» **WORK ITEM**
Only the lines below, from the one with "increase during natural" through the one with "The following conclusions", are to be written out, exactly.

[Dataset entries]
────────
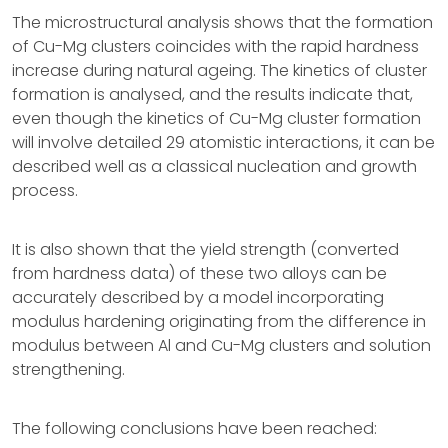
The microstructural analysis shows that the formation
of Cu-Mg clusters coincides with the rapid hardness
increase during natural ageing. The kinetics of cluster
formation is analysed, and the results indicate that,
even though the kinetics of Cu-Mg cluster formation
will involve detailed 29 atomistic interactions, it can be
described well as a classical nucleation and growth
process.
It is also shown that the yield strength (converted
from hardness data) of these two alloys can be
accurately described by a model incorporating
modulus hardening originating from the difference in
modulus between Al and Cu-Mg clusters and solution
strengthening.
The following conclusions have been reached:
────────
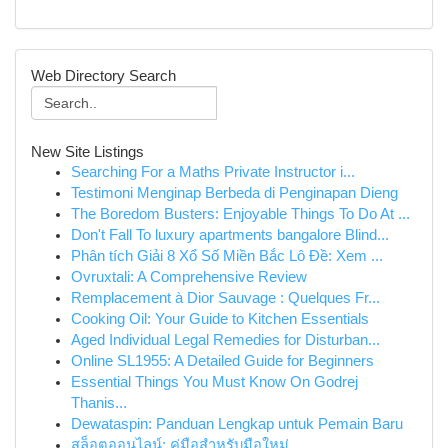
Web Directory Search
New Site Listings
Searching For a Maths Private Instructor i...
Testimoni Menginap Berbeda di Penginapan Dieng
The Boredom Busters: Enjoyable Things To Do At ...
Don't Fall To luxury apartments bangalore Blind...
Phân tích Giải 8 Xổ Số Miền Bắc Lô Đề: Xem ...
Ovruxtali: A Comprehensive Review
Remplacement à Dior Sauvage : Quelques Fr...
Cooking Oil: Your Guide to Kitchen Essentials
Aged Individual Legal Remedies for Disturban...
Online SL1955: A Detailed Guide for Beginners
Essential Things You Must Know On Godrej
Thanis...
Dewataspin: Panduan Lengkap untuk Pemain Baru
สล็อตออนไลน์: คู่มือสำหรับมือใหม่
────────
» **ANSWER SPACE**
increase during natural ageing. The kinetics of cluster
formation is analysed, and the results indicate that,
even though the kinetics of Cu-Mg cluster formation
will involve detailed 29 atomistic interactions, it can be
described well as a classical nucleation and growth
process.
It is also shown that the yield strength (converted
from hardness data) of these two alloys can be
accurately described by a model incorporating
modulus hardening originating from the difference in
modulus between Al and Cu-Mg clusters and solution
strengthening.
The following conclusions have been reached:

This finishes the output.